Diagnosis of Diphtheria

Diagnosis is usually made on physical examination of the patient. Observation of a gray-colored membrane covering the throat and complains of a sore throat indicate diphtheria. Other than physical examination, the doctor may take throat, nose or skin lesion swab and isolate the bacteria in the lab for confirmation of Cornynebacterium diphtheriae.

Treatment for Diphtheria

The treatment for diphtheria begins immediately, even before the lab results are back. This is because this is an extremely high-risk infection. The patient is hospitalized and isolated to keep the infection from spreading. Antibiotics like metronidazole are given through an intravenous (IV) line or as an injection into the muscles. Other than that, the patient is given fluids through an IV and kept on oxygen. The patient may also require a breathing tube and correction of the airway to open up the blockages due to the abnormal membrane growth. Diphtheria antitoxins are given and the patient is advised at least 6 weeks or more of bed rest.

Prevention of Diphtheria

The best way to prevent diphtheria is vaccination. Other than that:

  • Wash hands with soap or disinfectant every time before eating, drinking or cooking food.
  • Maintain proper hygiene
  • Avoid sharing towels, napkins, clothes and other personal items.

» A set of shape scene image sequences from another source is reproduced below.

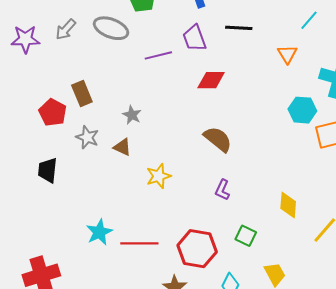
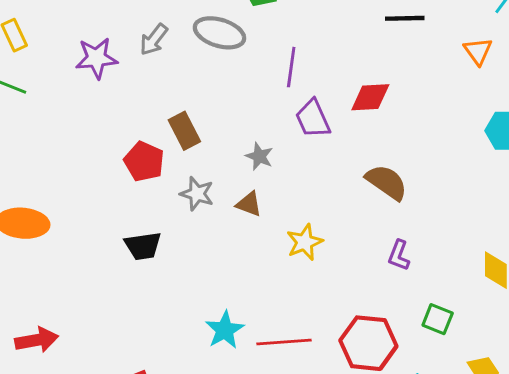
purple trapezoid: (194, 38) -> (313, 119), moved
purple line: (158, 55) -> (291, 67), turned -64
black trapezoid: (48, 170) -> (143, 246), turned -100

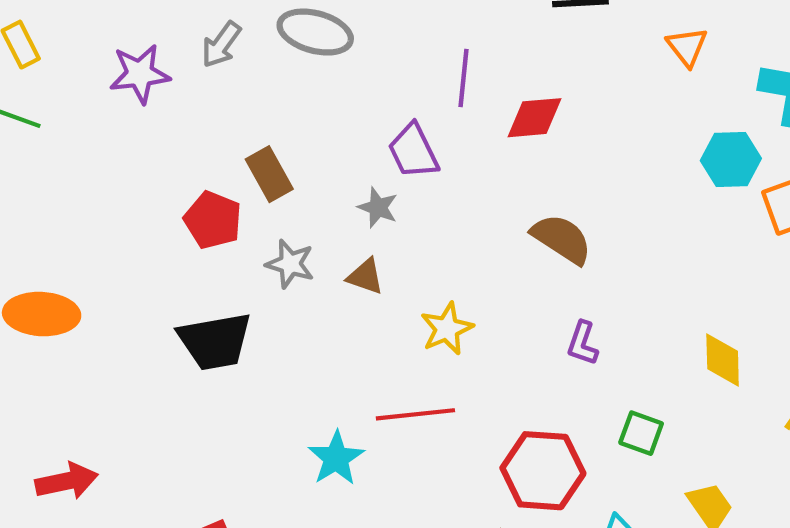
purple line: (291, 67) -> (464, 78), moved
purple trapezoid: (313, 119) -> (413, 151), moved
black trapezoid: (143, 246) -> (215, 341), size x1.4
red line: (284, 342) -> (415, 414), moved

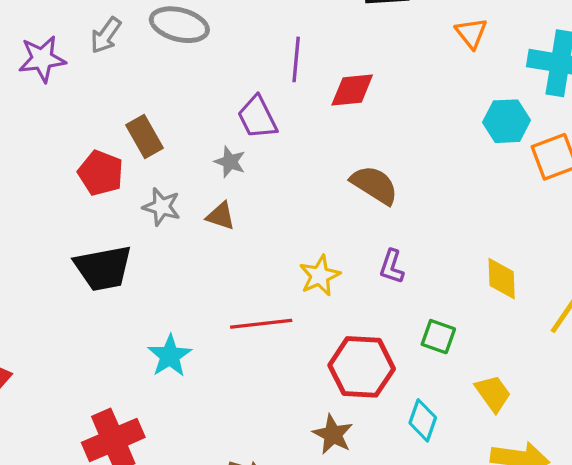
yellow star: (447, 329) -> (320, 276), moved
cyan star: (336, 458) -> (170, 356), moved

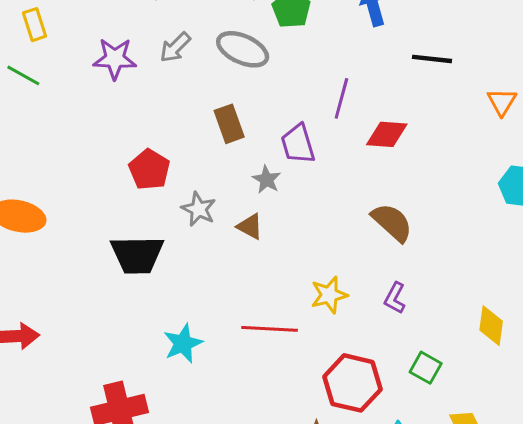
brown rectangle: (144, 136) -> (229, 124), moved

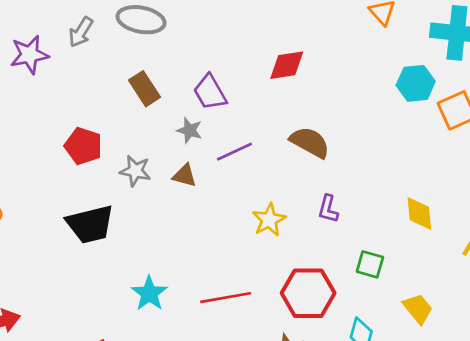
purple line: (341, 98) -> (234, 152), moved, turned 63
red line: (270, 329) -> (226, 298), moved

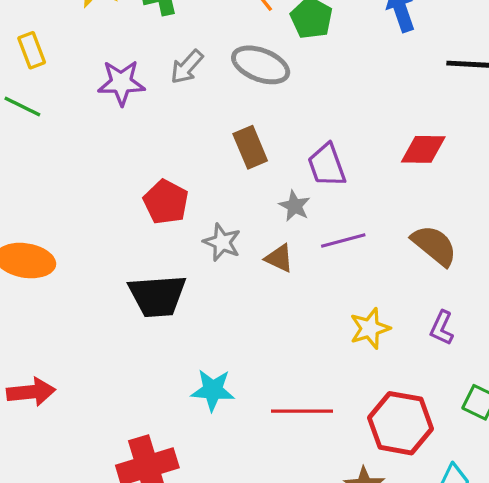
cyan star: (149, 293) -> (213, 390), turned 30

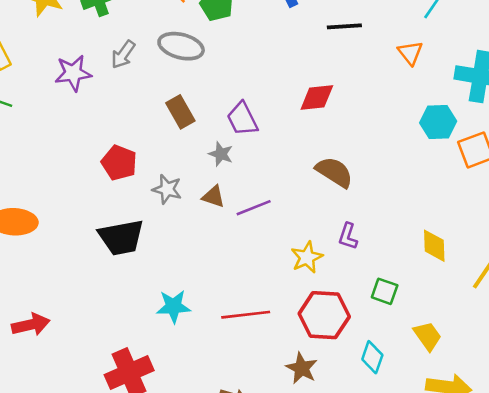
purple line: (343, 241) -> (254, 208), moved
yellow star: (370, 328) -> (307, 257), moved

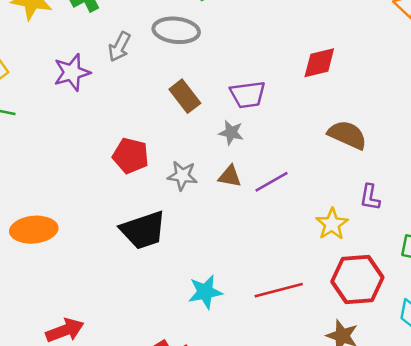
purple trapezoid: (242, 119) -> (248, 95), turned -63

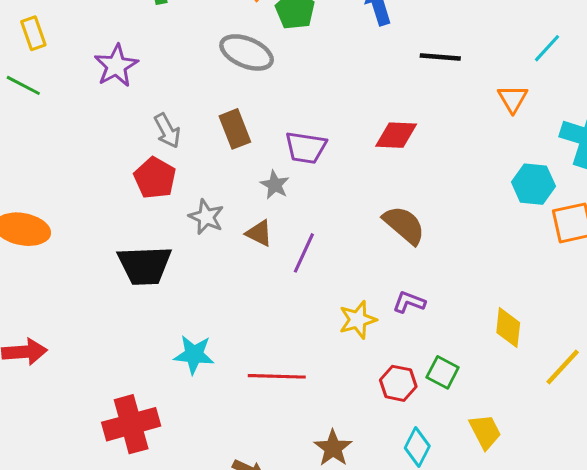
gray arrow: (119, 47) -> (167, 131), moved, turned -72
purple star: (72, 72) -> (116, 66), turned -30
purple line: (272, 182) -> (304, 253), turned -52
purple L-shape: (370, 197) -> (409, 302), turned 84
red hexagon: (357, 279) -> (398, 383), moved, size x0.6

Vaccination for Diphtheria

The diphtheria vaccine is a part of normal childhood vaccination program. One needs to be given about 5 doses of diphtheria vaccine. These vaccines are given in combination with other vaccines. These include polio, whooping cough, tetanus, Haemophilus influenzae type b (Hib) vaccine. A booster dose is recommended for children who are 3 to 4 months old. A final dose is to be given when children are about 13 to 18 years of age.

Diphtheria is a serious infection which should be prevented at all cost. Treatment is possible today, but it leads to many complications. Speak to your family physican, if you have any doubts regarding this infection.